The longer wavelengths (red, infrared) are refracted less. On a prism split spectrum the infrared is right next to the red, which is how it was discovered (the hot region next to red).
infrared-radiation.jpg
Source: http://www.physics-and-radio-electr...ctromagnetic-spectrum/infrared-radiation.html

But if this were actually a factor then objects at a distance would be all rainbow colored around the edges. Since they are not, we can conclude atmospheric refraction does not visibly act different for different wavelengths of light.

You can actually see the splitting with very high magnification on very (visibly) small distinct bright objects, like Venus, when close to the horizon.

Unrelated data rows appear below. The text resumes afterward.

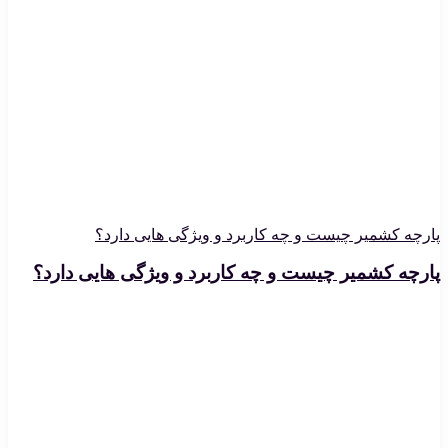
پارچه کشمیر چیست و چه کاربرد و ویژگی هایی دارد؟
پارچه کشمیر چیست و چه کاربرد و ویژگی هایی دارد؟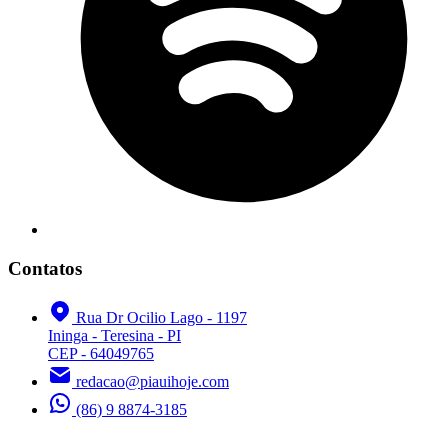
Contatos
Rua Dr Ocilio Lago - 1197
Ininga - Teresina - PI
CEP - 64049765
redacao@piauihoje.com
(86) 9 8874-3185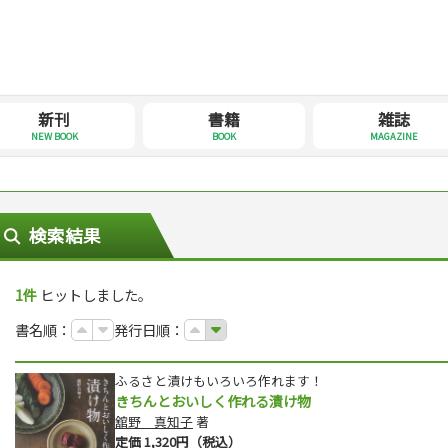
新刊
書籍
雑誌
NEW BOOK
BOOK
MAGAZINE
検索結果
1件
ヒットしました。
書名順：
発行日順：
ふるさと漬けもいろいろ作れます！
きちんとおいしく作れる漬け物
舘野 真知子
著
定価 1,320円（税込）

Source: http://www.cs.cmu.edu/~zhuxj/astro/html/venusphase.html

Hence there is no benefit (in terms of reducing refraction) for using infrared. Infrared is used for viewing at long distances because it passes through things of low density, like mist and haze - but to see a long way, the camera needs to be high up.
 

Chew

Senior Member
Brain fart on my part confusing the amount of refraction. But yeah, every source I've seen says the radar horizon is farther than the visible horizon understand standard refraction (i.e. multiply Earth radius by 4/3 for radar horizon and by 7/6 for visual horizon).
 

Henk001

Active Member
Brain fart on my part confusing the amount of refraction. But yeah, every source I've seen says the radar horizon is farther than the visible horizon understand standard refraction (i.e. multiply Earth radius by 4/3 for radar horizon and by 7/6 for visual horizon).
Understandable confusion. The refractivity (N: (n - 1)x10^6) decreases with increasing wavelength for UV, optical, IR, but it INcreases again for the radio band. Typical values are N = 284 (UV), 275 (red), 273 (IR) and 346 (mm-wavelengths at 15°C).
 

Gufferdk

New Member
Brain fart on my part confusing the amount of refraction. But yeah, every source I've seen says the radar horizon is farther than the visible horizon understand standard refraction (i.e. multiply Earth radius by 4/3 for radar horizon and by 7/6 for visual horizon).
If the radars they are talking about have relatively low wavelengths (A- and B-band radars (this would especially apply to sources from say around WW2)), surface-wave propagation might also have an effect.
Surface wave is where the conductivity of the surface of the Earth causes electromagnetic radiation to not follow straight paths but instead curve towards the surface of the Earth. The longer the wavelength, and the more conductive the surface, the more powerful the effect gets.
LF broadcast and LORAN primarily propagates beyond the optical horizon this way. In the low end of HF (fx the 80m HAM-band) the radio horison may be up to 80 km away under pristine conditions. On VHF (fx FM-radio) the effect is usually down to single digit percentages. At higher frequencies fx D-band radar (1-2 GHz) the effect is irrelevant.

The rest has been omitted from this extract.